A task-irrelevant probe stimulus (see Figure 1) was presented simultaneously with T2 on half of the trials for each lag. This circular stimulus consisted of a black and white checkerboard pattern with a diameter of 2° of visual angle. The checkerboard pattern was created using Matlab (Version 7.6, MathWorks) by overlapping vertical and horizontal sinusoidal gratings with a spatial frequency of 4 cycles per degree of visual angle and a peak contrast of 80%. When present, the centre of the probe was located 4° from fixation at a polar angle of 25° above the horizontal meridian. Previous research [12] and pilot investigations in our own laboratory have demonstrated that presenting this stimulus at this location evokes a reliable C1 component in most participants.

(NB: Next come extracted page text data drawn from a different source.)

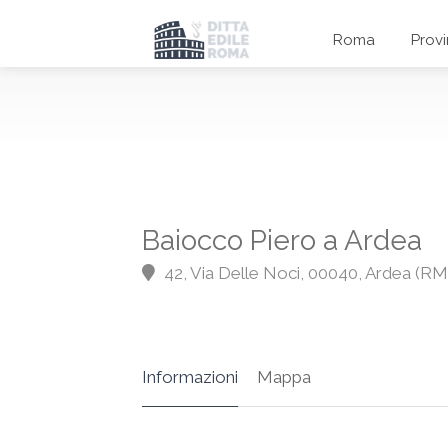
Roma
Prov
Baiocco Piero a Ardea
42, Via Delle Noci, 00040, Ardea (RM
Informazioni
Mappa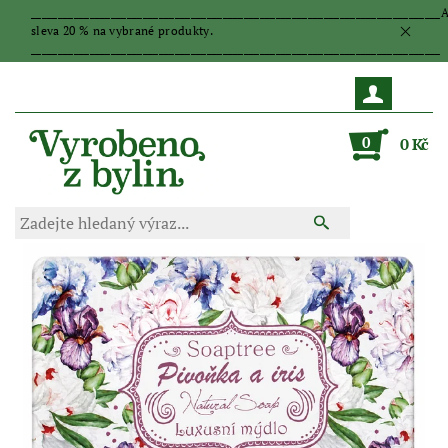
_____________________________________________________________________________
sleva 20 % na vybrané produkty.
_____________________________________________________________________________
0
0 Kč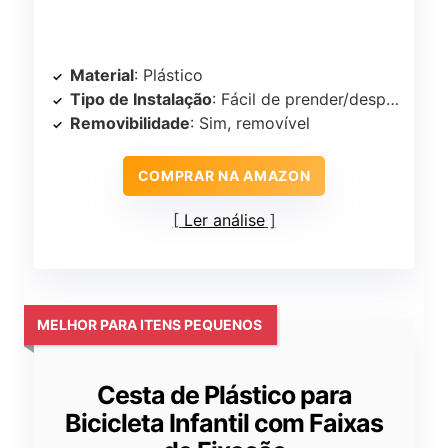
Material
: Plástico
Tipo de Instalação
: Fácil de prender/desprender
Removibilidade
: Sim, removível
COMPRAR NA AMAZON
Ler análise
MELHOR PARA ITENS PEQUENOS
Cesta de Plástico para
Bicicleta Infantil com Faixas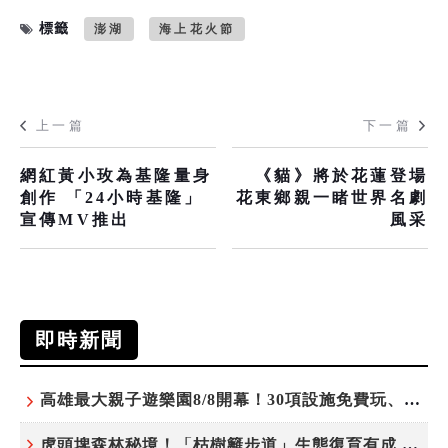
標籤
澎湖
海上花火節
上一篇
下一篇
網紅黃小玫為基隆量身
《貓》將於花蓮登場
創作 「24小時基隆」
花東鄉親一睹世界名劇
宣傳MV推出
風采
即時新聞
高雄最大親子遊樂園8/8開幕！30項設施免費玩、YOYO家族嗨翻暑假
虎頭埤森林秘境！「枯樹籬步道」生態復育有成 走進大自然生命教室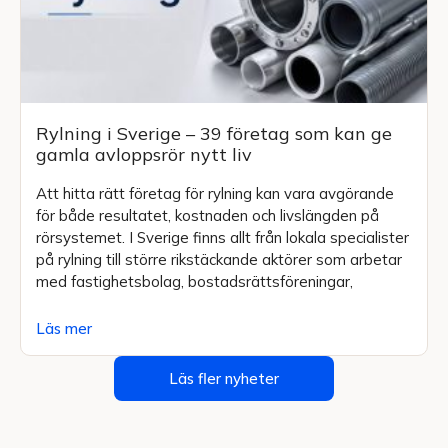
Rylning i Sverige – 39 företag som kan ge
gamla avloppsrör nytt liv
Att hitta rätt företag för rylning kan vara avgörande
för både resultatet, kostnaden och livslängden på
rörsystemet. I Sverige finns allt från lokala specialister
på rylning till större rikstäckande aktörer som arbetar
med fastighetsbolag, bostadsrättsföreningar,
Läs mer
Läs fler nyheter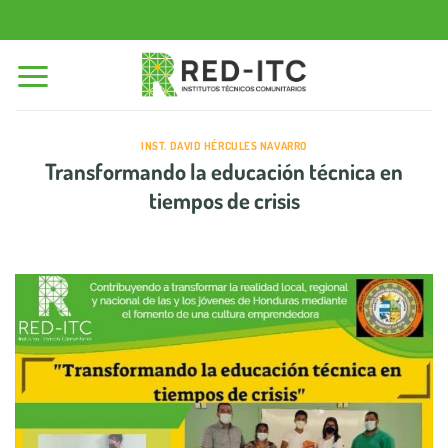
Saltar
al
contenido
INST. DAVID HÉRCULES NAVARRO
Transformando la educación técnica en
tiempos de crisis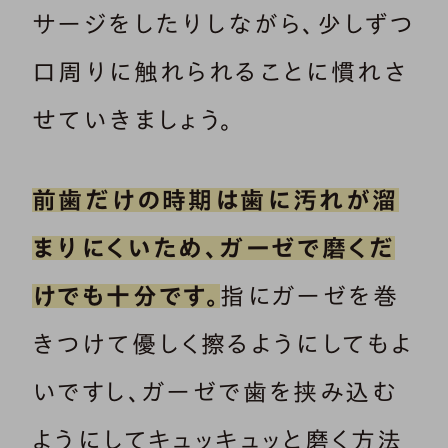
サージをしたりしながら、少しずつ
口周りに触れられることに慣れさ
せていきましょう。
前歯だけの時期は歯に汚れが溜
まりにくいため、ガーゼで磨くだ
けでも十分です。
指にガーゼを巻
きつけて優しく擦るようにしてもよ
いですし、ガーゼで歯を挟み込む
ようにしてキュッキュッと磨く方法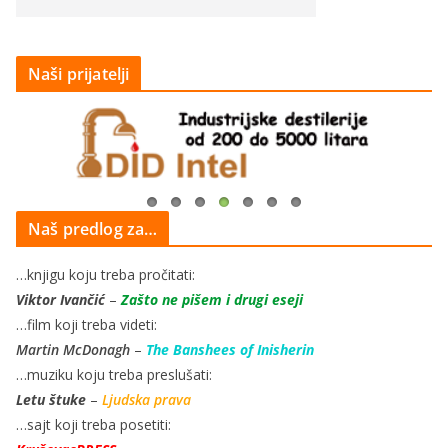
Naši prijatelji
Naš predlog za…
…knjigu koju treba pročitati:
Viktor Ivančić
–
Zašto ne pišem i drugi eseji
…film koji treba videti:
Martin McDonagh
–
The Banshees of Inisherin
…muziku koju treba preslušati:
Letu štuke
–
Ljudska prava
…sajt koji treba posetiti: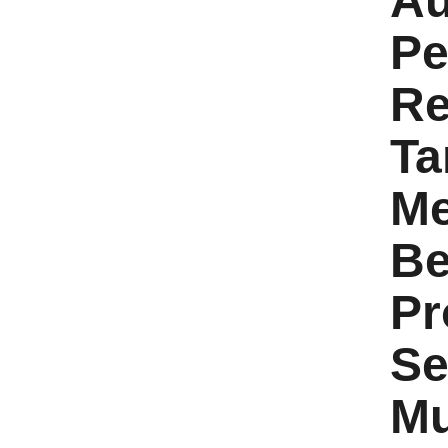
Au
Pe
Re
Ta
Me
Be
Pr
Se
Mu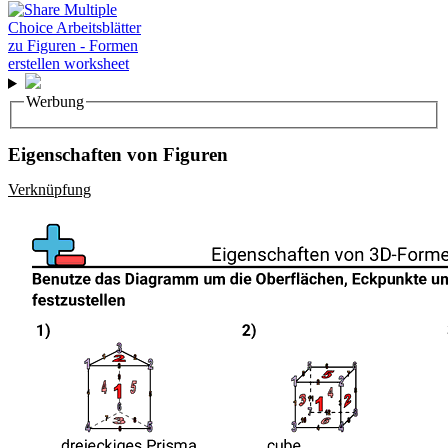
Werbung
Eigenschaften von Figuren
Verknüpfung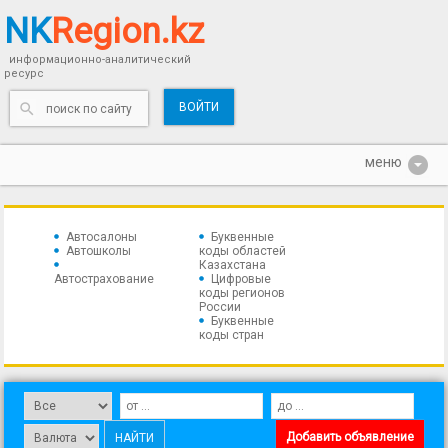
NK
Region.kz
информационно-аналитический
ресурс
ВОЙТИ
Автосалоны
Буквенные
Автошколы
коды областей
Казахстана
Автострахование
Цифровые
коды регионов
России
Буквенные
коды стран
Добавить объявление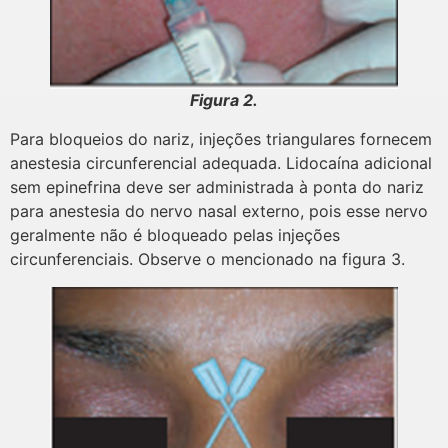
Figura 2.
Para bloqueios do nariz, injeções triangulares fornecem
anestesia circunferencial adequada. Lidocaína adicional
sem epinefrina deve ser administrada à ponta do nariz
para anestesia do nervo nasal externo, pois esse nervo
geralmente não é bloqueado pelas injeções
circunferenciais. Observe o mencionado na figura 3.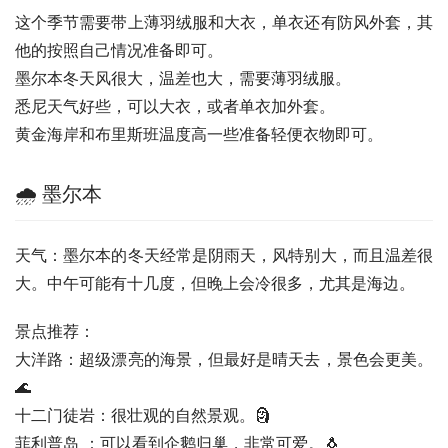
这个季节需要带上薄羽绒服和大衣，单衣还有防风外套，其
他的按照自己情况准备即可。
墨尔本冬天风很大，温差也大，需要薄羽绒服。
悉尼天气好些，可以大衣，或者单衣加外套。
黄金海岸和布里斯班温度高一些准备轻便衣物即可。
🌧️ 墨尔本
天气：墨尔本的冬天经常是阴雨天，风特别大，而且温差很
大。中午可能有十几度，但晚上会冷很多，尤其是海边。
景点推荐：
大洋路：超级漂亮的海景，但最好是晴天去，景色会更美。
🌊
十二门徒岩：很壮观的自然景观。🗿
菲利普岛 ：可以看到企鹅归巢，非常可爱。🐧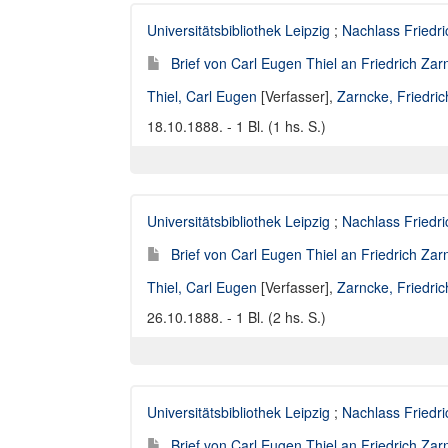
Universitätsbibliothek Leipzig
;
Nachlass Friedr
Brief von Carl Eugen Thiel an Friedrich Za
Thiel, Carl Eugen
[Verfasser],
Zarncke, Friedri
18.10.1888. - 1 Bl. (1 hs. S.)
Universitätsbibliothek Leipzig
;
Nachlass Friedr
Brief von Carl Eugen Thiel an Friedrich Za
Thiel, Carl Eugen
[Verfasser],
Zarncke, Friedri
26.10.1888. - 1 Bl. (2 hs. S.)
Universitätsbibliothek Leipzig
;
Nachlass Friedr
Brief von Carl Eugen Thiel an Friedrich Za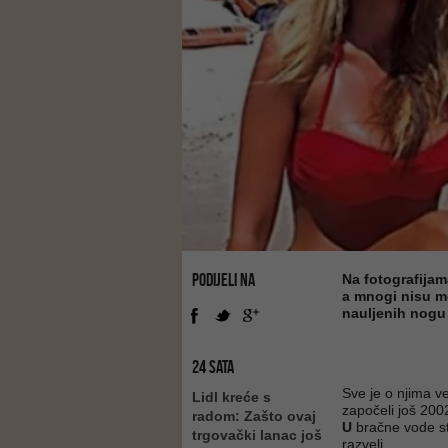
PODIJELI NA
Na fotografijam
a mnogi nisu mo
nauljenih nogu
24 SATA
Sve je o njima ve
Lidl kreće s
započeli još 2002
radom: Zašto ovaj
U
bračne vode stu
trgovački lanac još
razveli...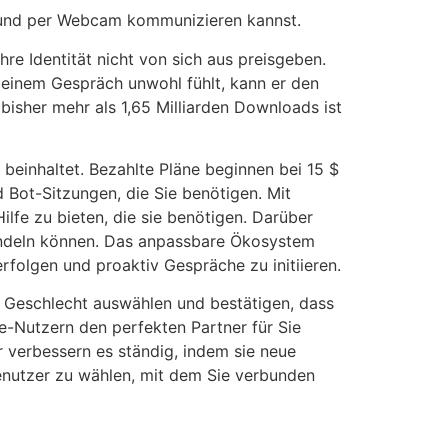
en und per Webcam kommunizieren kannst.
hre Identität nicht von sich aus preisgeben.
 einem Gespräch unwohl fühlt, kann er den
bisher mehr als 1,65 Milliarden Downloads ist
 beinhaltet. Bezahlte Pläne beginnen bei 15 $
 Bot-Sitzungen, die Sie benötigen. Mit
fe zu bieten, die sie benötigen. Darüber
wandeln können. Das anpassbare Ökosystem
erfolgen und proaktiv Gespräche zu initiieren.
hr Geschlecht auswählen und bestätigen, dass
-Nutzern den perfekten Partner für Sie
er verbessern es ständig, indem sie neue
Benutzer zu wählen, mit dem Sie verbunden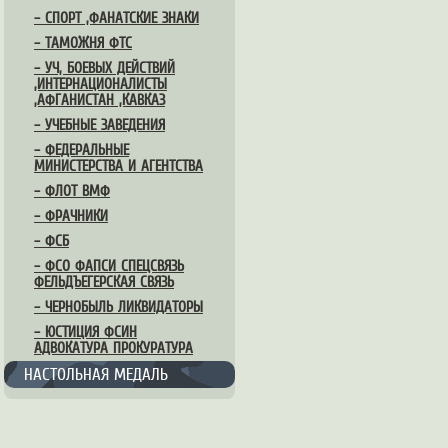
– СПОРТ ,ФАНАТСКИЕ ЗНАКИ
– ТАМОЖНЯ ФТС
– УЧ, БОЕВЫХ ДЕЙСТВИЙ
,ИНТЕРНАЦИОНАЛИСТЫ
,АФГАНИСТАН ,КАВКАЗ
– УЧЕБНЫЕ ЗАВЕДЕНИЯ
– ФЕДЕРАЛЬНЫЕ
МИНИСТЕРСТВА И АГЕНТСТВА
– ФЛОТ ВМФ
– ФРАЧНИКИ
– ФСБ
– ФСО ФАПСИ СПЕЦСВЯЗЬ
ФЕЛЬДЪЕГЕРСКАЯ СВЯЗЬ
– ЧЕРНОБЫЛЬ ЛИКВИДАТОРЫ
– ЮСТИЦИЯ ФСИН
АДВОКАТУРА ПРОКУРАТУРА
НАСТОЛЬНАЯ МЕДАЛЬ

The two target digits (T1 and T2) were embedded within a stream of distractor letters. Lag was manipulated by varying the number of distractor letters between the target digits. On half of the trials presented at each lag, an irrelevant probe stimulus was presented simultaneously with T2 in the upper-right quadrant of the display.
Procedure
The general structure of the RSVP stream for each trial is illustrated in Figure 1. Each trial began with a central fixation cross, which remained until the participant pressed the space bar on a computer keyboard. This initiated the RSVP stream. Consistent with previous ERP studies of the AB (e.g., [17]), each RSVP item was presented for 20 ms with an 80 ms blank display between adjacent items. The number of letters preceding T1 varied randomly between 6 and 10 on each trial so participants could not predict the onset of T1. The first and second targets were separated by an additional 0, 1, or 6 distractors (i.e., lags 1, 2, and 7). Lag was chosen randomly on each trial with the proviso that each lag occurred equally often during a block of trials. A final distractor letter was presented after T2 which acted as a backward mask [35]. A 500 ms blank screen delay followed the RSVP stream, after which participants were prompted to report the identity of T1 (the text “2 ? 5” appeared on screen) by pressing buttons on a computer keyboard. Once they had made their response to T1, they were prompted to identify T2 (the text “3 ? 8” appeared on screen). Both responses were unspeeded. Once both responses had been entered, the central fixation cross re-appeared, and participants pressed the spacebar to initiate the next trial.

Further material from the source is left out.